Body weight and body length in the PTU group were not significantly different from those of the control group (Fig. 1a and b). However, hind limb length was significantly reduced to less than half compared with that of the control group (p < 0.001; Dunnett's test) (Fig. 1c); further, a significant effect on development was observed (p < 0.01; Mann‐Whitney U test with Bonferroni correction). The stages ranged between 54 and 55 in the PTU group (Fig. 1d).

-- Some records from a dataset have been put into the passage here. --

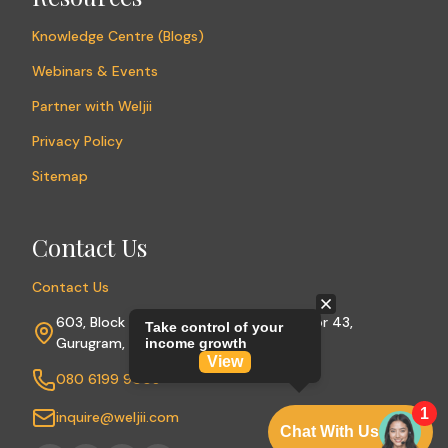
Knowledge Centre (Blogs)
Webinars & Events
Partner with Weljii
Privacy Policy
Sitemap
Contact Us
Contact Us
603, Block A, Sushant Lok Phase I, Sector 43,
Gurugram, Haryana 122009
080 6199 9003
inquire@weljii.com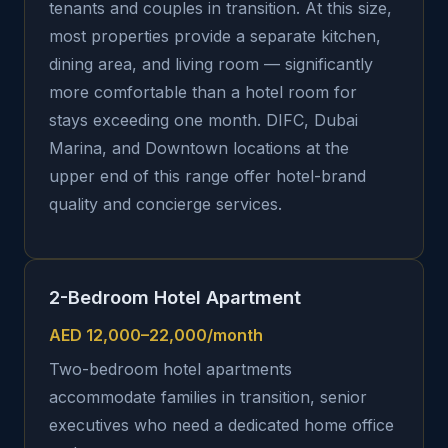
tenants and couples in transition. At this size,
most properties provide a separate kitchen,
dining area, and living room — significantly
more comfortable than a hotel room for
stays exceeding one month. DIFC, Dubai
Marina, and Downtown locations at the
upper end of this range offer hotel-brand
quality and concierge services.
2-Bedroom Hotel Apartment
AED 12,000–22,000/month
Two-bedroom hotel apartments
accommodate families in transition, senior
executives who need a dedicated home office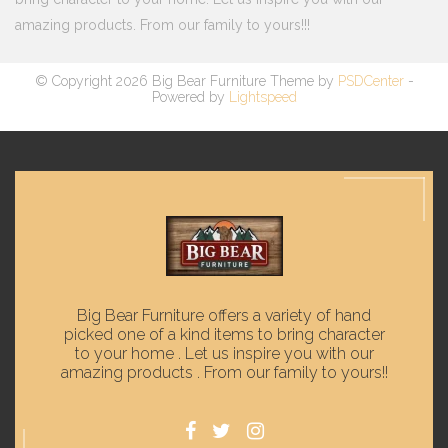
amazing products. From our family to yours!!!
© Copyright 2026 Big Bear Furniture Theme by
PSDCenter
-
Powered by
Lightspeed
Big Bear Furniture offers a variety of hand
picked one of a kind items to bring character
to your home . Let us inspire you with our
amazing products . From our family to yours!!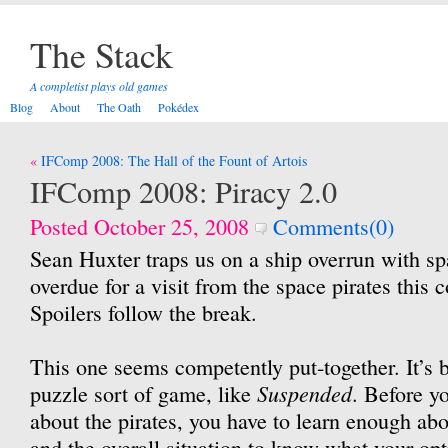
The Stack
A completist plays old games
Blog
About
The Oath
Pokédex
Post
IFComp 2008: The Hall of the Fount of Artois
navigation
IFComp 2008: Piracy 2.0
Posted October 25, 2008
Comments(0)
Sean Huxter traps us on a ship overrun with s
overdue for a visit from the space pirates this 
Spoilers follow the break.
This one seems competently put-together. It’s b
Suspended
puzzle sort of game, like
. Before y
about the pirates, you have to learn enough abo
and the overall situation to know what your op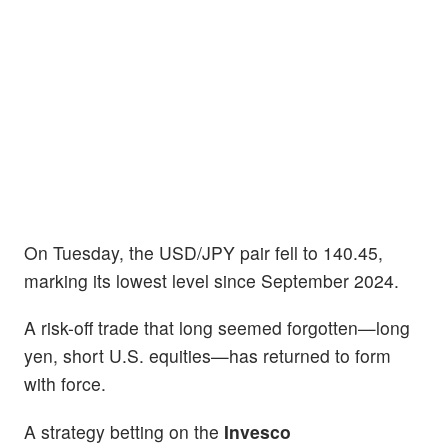
On Tuesday, the USD/JPY pair fell to 140.45,
marking its lowest level since September 2024.
A risk-off trade that long seemed forgotten—long
yen, short U.S. equities—has returned to form
with force.
A strategy betting on the
Invesco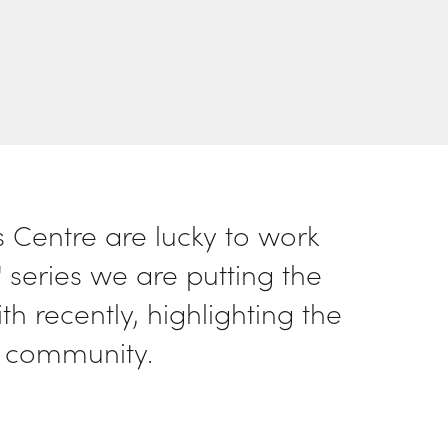
Centre are lucky to work
 series we are putting the
 recently, highlighting the
 community.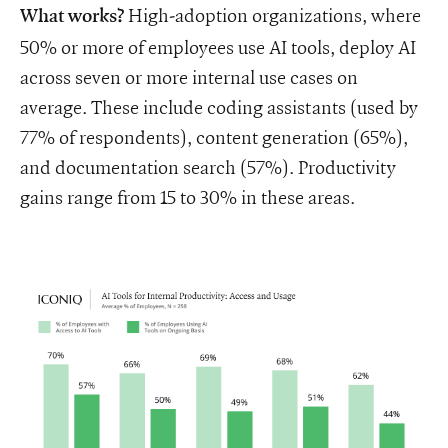
High-adoption organizations, where
What works?
50% or more of employees use AI tools, deploy AI
across seven or more internal use cases on
average. These include coding assistants (used by
77% of respondents), content generation (65%),
and documentation search (57%). Productivity
gains range from 15 to 30% in these areas.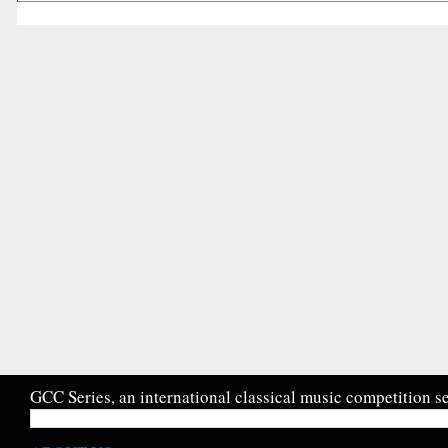
GCC Series, an international classical music competition se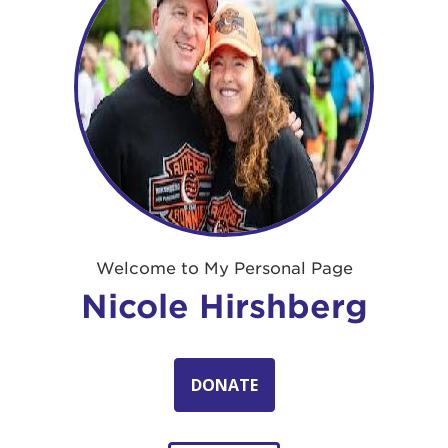
Welcome to My Personal Page
Nicole Hirshberg
DONATE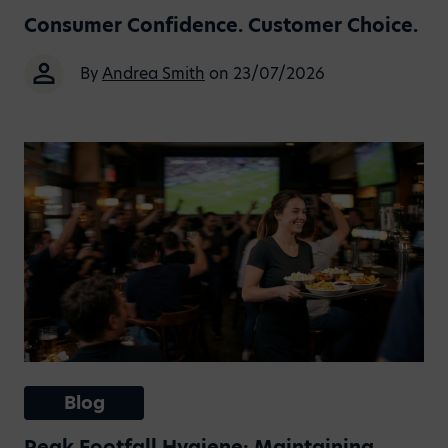
Consumer Confidence. Customer Choice.
By
Andrea Smith
on 23/07/2026
Blog
Peak Footfall Hygiene: Maintaining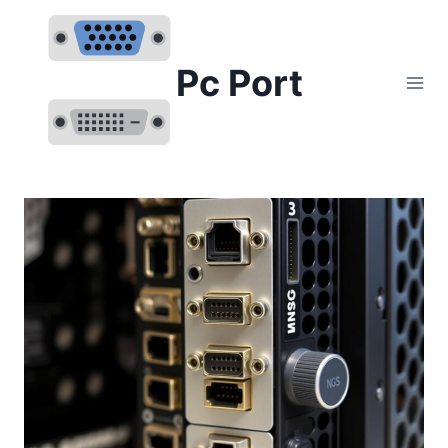
Skip
to
content
Pc Port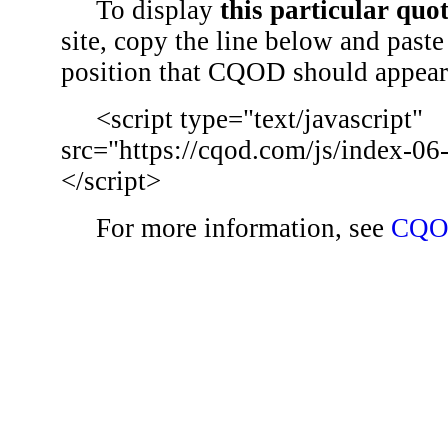
To display
this particular quo
site, copy the line below and paste 
position that CQOD should appear
<script type="text/javascript"
src="https://cqod.com/js/index-06
</script>
For more information, see
CQO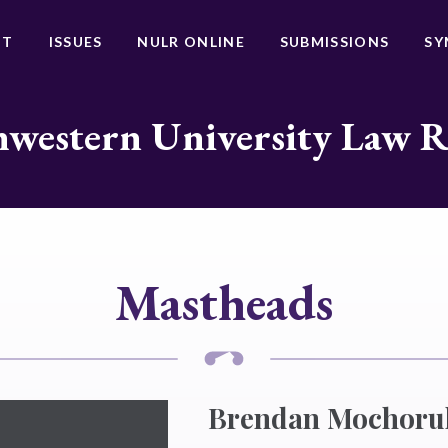
UT
ISSUES
NULR ONLINE
SUBMISSIONS
SY
western University Law 
Mastheads
Brendan Mochoru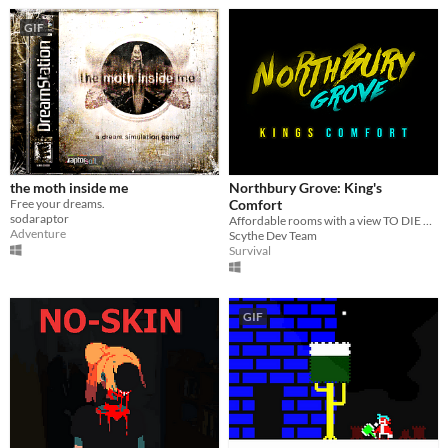
GIF
the moth inside me
Northbury Grove: King's
Free your dreams.
Comfort
sodaraptor
Affordable rooms with a view TO DIE FOR...
Adventure
Scythe Dev Team
Survival
GIF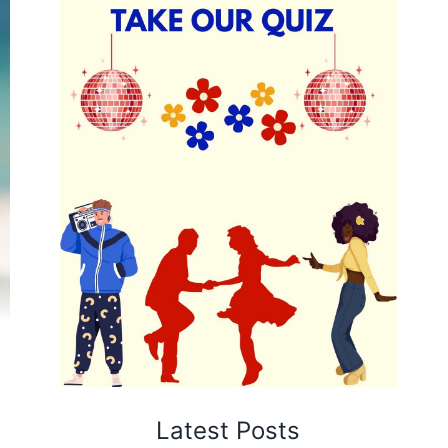
Latest Posts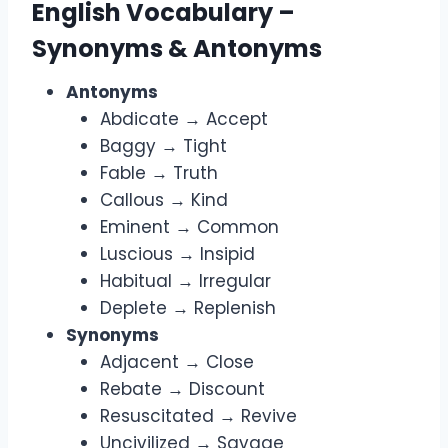
English Vocabulary –
Synonyms & Antonyms
Antonyms
Abdicate → Accept
Baggy → Tight
Fable → Truth
Callous → Kind
Eminent → Common
Luscious → Insipid
Habitual → Irregular
Deplete → Replenish
Synonyms
Adjacent → Close
Rebate → Discount
Resuscitated → Revive
Uncivilized → Savage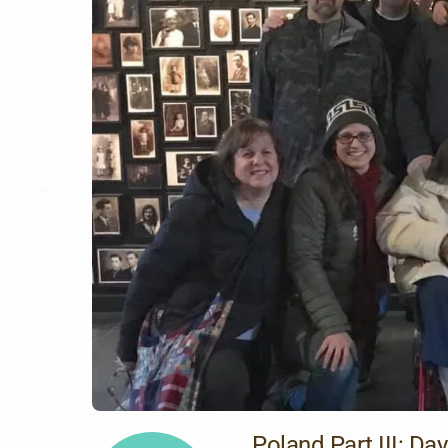
Poland Part III: Day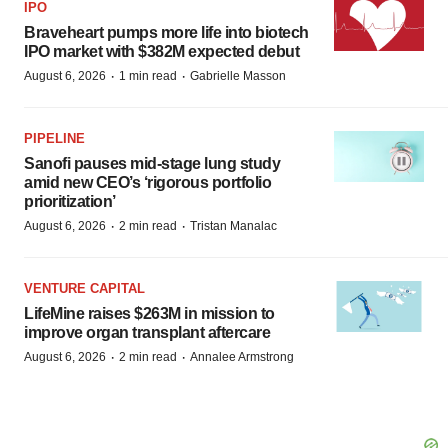
IPO
Braveheart pumps more life into biotech
IPO market with $382M expected debut
·
·
August 6, 2026
1 min read
Gabrielle Masson
PIPELINE
Sanofi pauses mid-stage lung study
amid new CEO’s ‘rigorous portfolio
prioritization’
·
·
August 6, 2026
2 min read
Tristan Manalac
VENTURE CAPITAL
LifeMine raises $263M in mission to
improve organ transplant aftercare
·
·
August 6, 2026
2 min read
Annalee Armstrong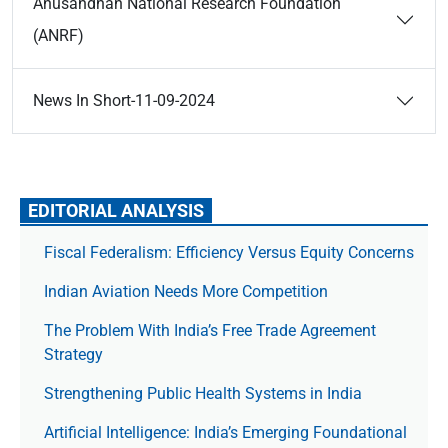
Anusandhan National Research Foundation
(ANRF)
News In Short-11-09-2024
EDITORIAL ANALYSIS
Fiscal Federalism: Efficiency Versus Equity Concerns
Indian Aviation Needs More Competition
The Prob­lem With India’s Free Trade Agree­ment
Strategy
Strengthening Public Health Systems in India
Artificial Intelligence: India’s Emerging Foundational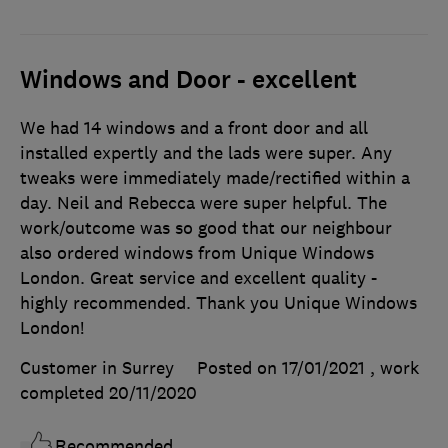
Windows and Door - excellent
We had 14 windows and a front door and all
installed expertly and the lads were super. Any
tweaks were immediately made/rectified within a
day. Neil and Rebecca were super helpful. The
work/outcome was so good that our neighbour
also ordered windows from Unique Windows
London. Great service and excellent quality -
highly recommended. Thank you Unique Windows
London!
Customer in Surrey
Posted on 17/01/2021
, work
completed
20/11/2020
Recommended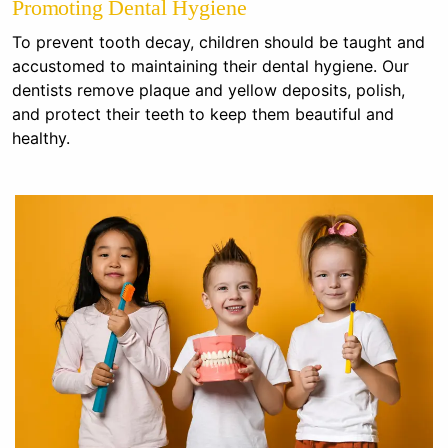
Promoting Dental Hygiene
To prevent tooth decay, children should be taught and
accustomed to maintaining their dental hygiene. Our
dentists remove plaque and yellow deposits, polish,
and protect their teeth to keep them beautiful and
healthy.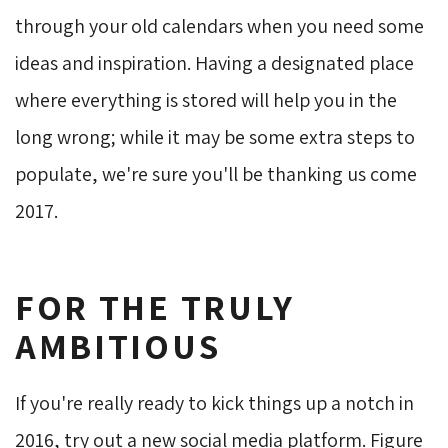
through your old calendars when you need some
ideas and inspiration. Having a designated place
where everything is stored will help you in the
long wrong; while it may be some extra steps to
populate, we're sure you'll be thanking us come
2017.
FOR THE TRULY
AMBITIOUS
If you're really ready to kick things up a notch in
2016, try out a new social media platform. Figure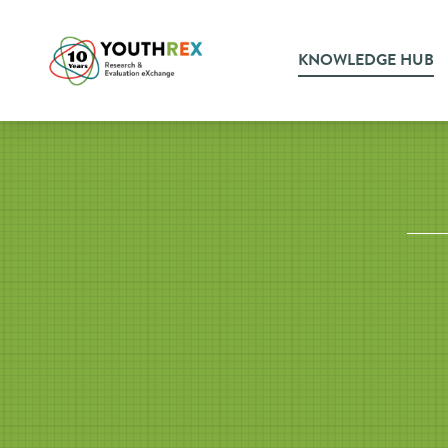
KNOWLEDGE HUB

Mortality in the experiment was low. Only one individual from the 0.2% treatment and one from the 0.6% treatment died, both after 2 d of exposure, and no mortality was recorded in the control group. No malformations were recorded in any individual.

Zebrafish embryo test

The results from the exposure of zebrafish embryos to unfiltered and filtered effluent water are summarized in Table 1. Mortality at 144 hpf in the control groups in the various tests ranged between 0 and 9.4%. The 144 hpf LC50 concentrations ranged between 3.1 to 5.3% for the unfiltered effluent water (average 4.3%) and between 2.7 to 8.1% (average 5.4%) for the filtered water.

Exposure to unfiltered water resulted in a reduced number of movements at 24 hpf in both the 8 and 16% treatments. Control zebrafish performed 3.8 movements per minute, whereas fish in the 8 and 16% dilution groups moved 1.8 and 0.4 times per minute, respectively (p < 0.001; Dunnett's test). Pigmentation also was reduced in these treatment groups at 48 hpf. All controls but one were classified with Score 1 (full pigmentation). In the 8% group, 13 of 16 individuals were classified as Score 2 (decreased pigmentation on body and normal in eyes) (p < 0.001; Mann‐Whitney U test with Bonferroni correction), and individuals in the 16% treatment were all Score 4 (no pigmentation). Effects such as edemas and lack of circulation also were observed at 48 hpf in these groups. Further, the heart rate was reduced to 72% of the rate in the control group at 48 hpf in the 16% treatment (p < 0.001; Dunnett's test).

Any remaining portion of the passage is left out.